*** EXTRACTED DATA ***

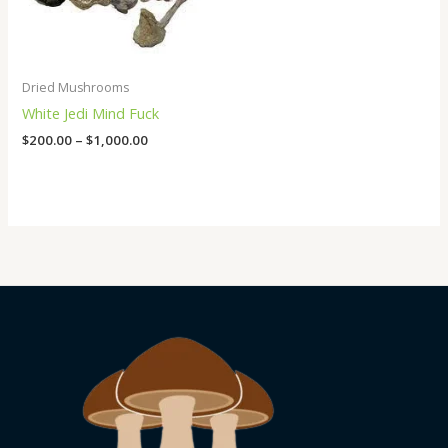
Dried Mushrooms
White Jedi Mind Fuck
$
200.00
–
$
1,000.00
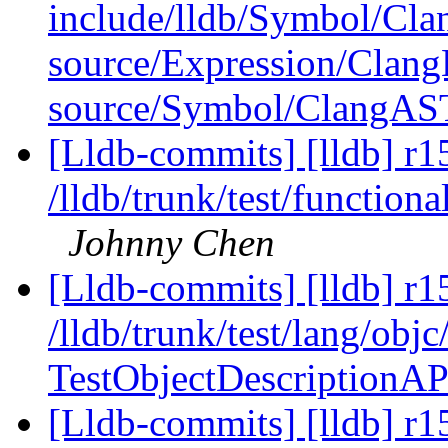
include/lldb/Symbol/Cl
source/Expression/Clan
source/Symbol/ClangAS
[Lldb-commits] [lldb] r1
/lldb/trunk/test/function
Johnny Chen
[Lldb-commits] [lldb] r1
/lldb/trunk/test/lang/obj
TestObjectDescriptionA
[Lldb-commits] [lldb] r1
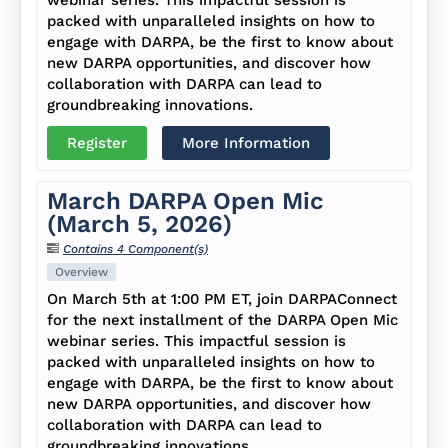
packed with unparalleled insights on how to
engage with DARPA, be the first to know about
new DARPA opportunities, and discover how
collaboration with DARPA can lead to
groundbreaking innovations.
Register
More Information
March DARPA Open Mic
(March 5, 2026)
Contains 4 Component(s)
Overview
On March 5th at 1:00 PM ET, join DARPAConnect
for the next installment of the DARPA Open Mic
webinar series. This impactful session is
packed with unparalleled insights on how to
engage with DARPA, be the first to know about
new DARPA opportunities, and discover how
collaboration with DARPA can lead to
groundbreaking innovations.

*** End of EXTRACTED DATA ***

*WORK INSTRUCTION*
In the records above, find the line that contains "TestObjectDescriptionA" and retype it and all lines after it exactly, leaving out any pictures.

*SOLUTION FOR THIS EXERCISE*
TestObjectDescriptionA
[Lldb-commits] [lldb] r1
packed with unparalleled insights on how to
engage with DARPA, be the first to know about
new DARPA opportunities, and discover how
collaboration with DARPA can lead to
groundbreaking innovations.
Register
More Information
March DARPA Open Mic
(March 5, 2026)
Contains 4 Component(s)
Overview
On March 5th at 1:00 PM ET, join DARPAConnect
for the next installment of the DARPA Open Mic
webinar series. This impactful session is
packed with unparalleled insights on how to
engage with DARPA, be the first to know about
new DARPA opportunities, and discover how
collaboration with DARPA can lead to
groundbreaking innovations.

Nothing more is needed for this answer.